Glossar
Seitwärtstrend
Aktualisiert 12. Juni 2026
Seitwärtstrend ist eine Marktphase, in der der Kurs eines Vermögenswerts weder systematisch steigt noch fällt, weil sowohl die lokalen Hochpunkte als auch die Tiefpunkte annähernd auf gleicher horizontaler Ebene verharren – die Preisbewegung pendelt zwischen zwei definierbaren Grenzen hin und her.

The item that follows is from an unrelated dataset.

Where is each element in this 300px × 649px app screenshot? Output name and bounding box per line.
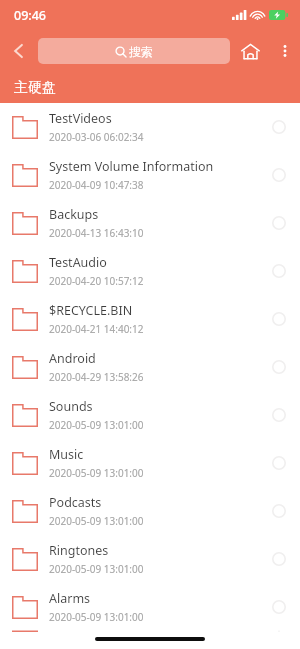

Struktur: Range, Unterstützung und Widerstand
Die untere Begrenzung dieser Preisspanne wird als Unterstützungsniveau bezeichnet: Dort trifft die Nachfrage wiederholt auf das Angebot und bremst weitere Kursverluste. Die obere Begrenzung ist das Widerstandsniveau: Dort überwiegt das Angebot und verhindert einen anhaltenden Ausbruch nach oben. Gemeinsam definieren beide Linien die sogenannte Range – den Bewegungskorridor, innerhalb dessen der Kurs oszilliert.
Dieser Zustand ist keine Ausnahme, sondern statistisch betrachtet die Normalität: Märkte befinden sich konservativen Schätzungen zufolge mindestens 30 % der Zeit in einem Seitwärtstrend. Damit ist er eine der häufigsten, zugleich aber oft unterschätzten Marktphasen.
Interpretation und Handelsstrategie
Ein Seitwärtstrend spiegelt kollektive Unsicherheit wider: Käufer und Verkäufer halten sich die Waage, weil keine Seite über ausreichend Überzeugung oder neue Informationen verfügt, um einen klaren Impuls zu setzen. Die Volatilität ist in solchen Phasen oft geringer als in ausgeprägten Auf- oder Abwärtstrends.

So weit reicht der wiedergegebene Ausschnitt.